Within the entries that follow, show each line where the word "Share" occurs.
________________________________________
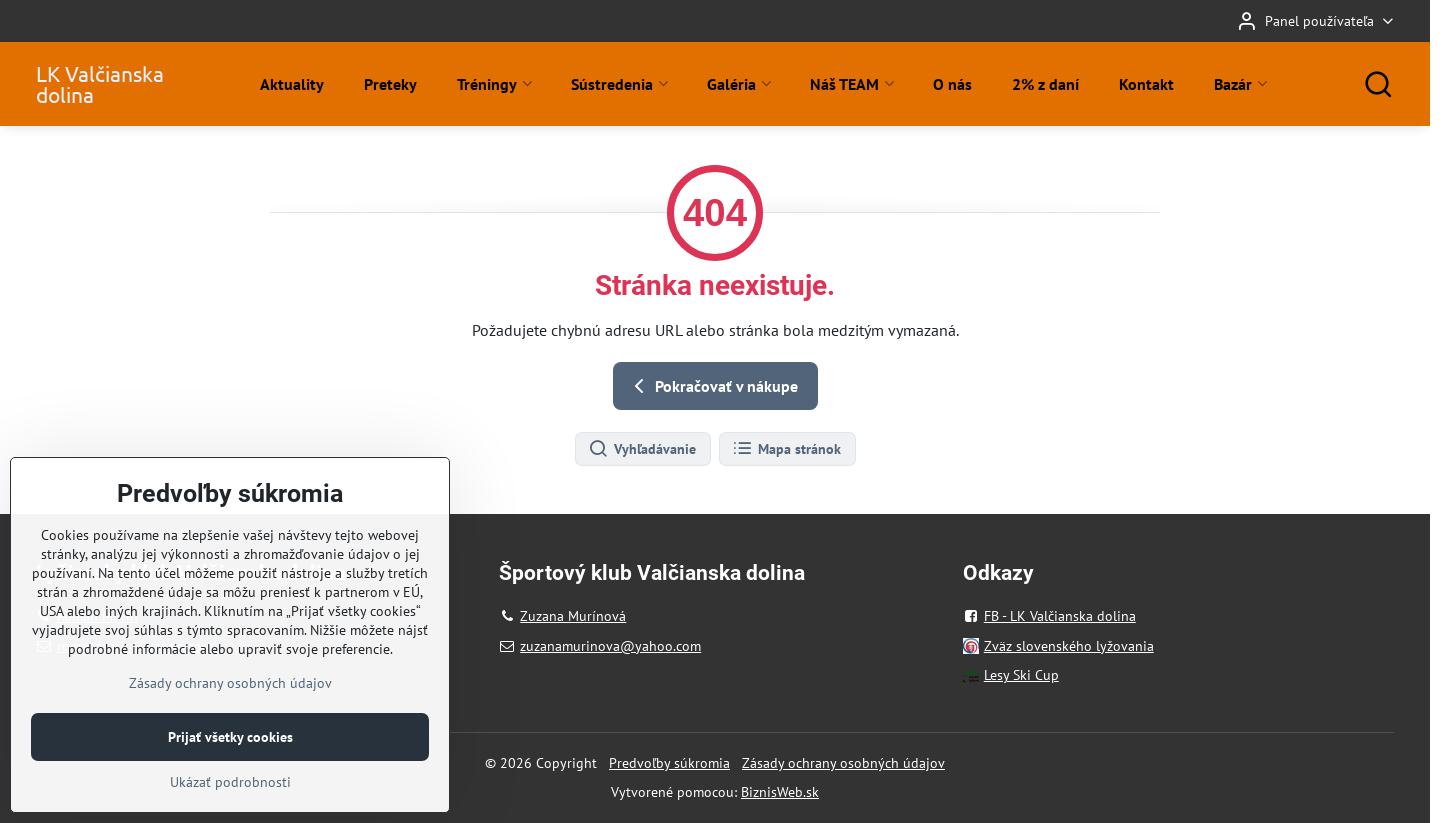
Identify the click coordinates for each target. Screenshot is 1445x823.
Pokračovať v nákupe (712, 386)
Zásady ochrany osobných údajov (843, 763)
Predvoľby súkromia (669, 763)
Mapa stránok (786, 449)
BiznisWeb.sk (780, 792)
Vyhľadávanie (642, 449)
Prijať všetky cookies (230, 798)
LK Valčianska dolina (100, 84)
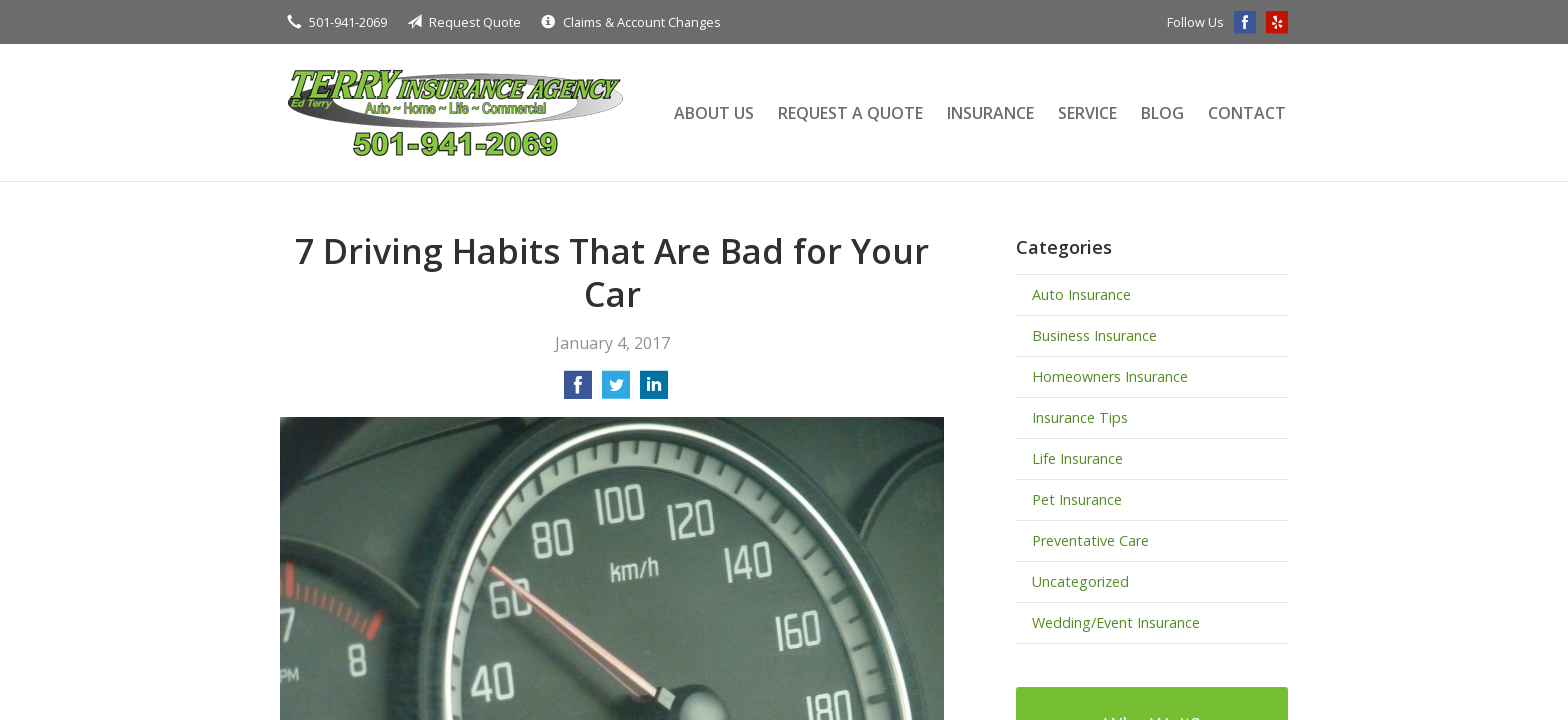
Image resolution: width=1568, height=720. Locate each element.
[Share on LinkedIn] (654, 391)
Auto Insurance (1081, 294)
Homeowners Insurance (1110, 376)
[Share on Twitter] (616, 391)
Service (1087, 113)
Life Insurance (1077, 458)
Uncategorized (1080, 581)
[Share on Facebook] (578, 391)
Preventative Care (1090, 540)
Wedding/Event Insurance (1116, 622)
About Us (714, 113)
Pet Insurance (1077, 499)
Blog (1162, 113)
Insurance (990, 113)
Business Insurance (1094, 335)
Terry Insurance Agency (455, 112)
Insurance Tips (1080, 417)
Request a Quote (850, 113)
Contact (1247, 113)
________________________________________
### Exercise solution
[Share on LinkedIn] (654, 391)
[Share on Twitter] (616, 391)
[Share on Facebook] (578, 391)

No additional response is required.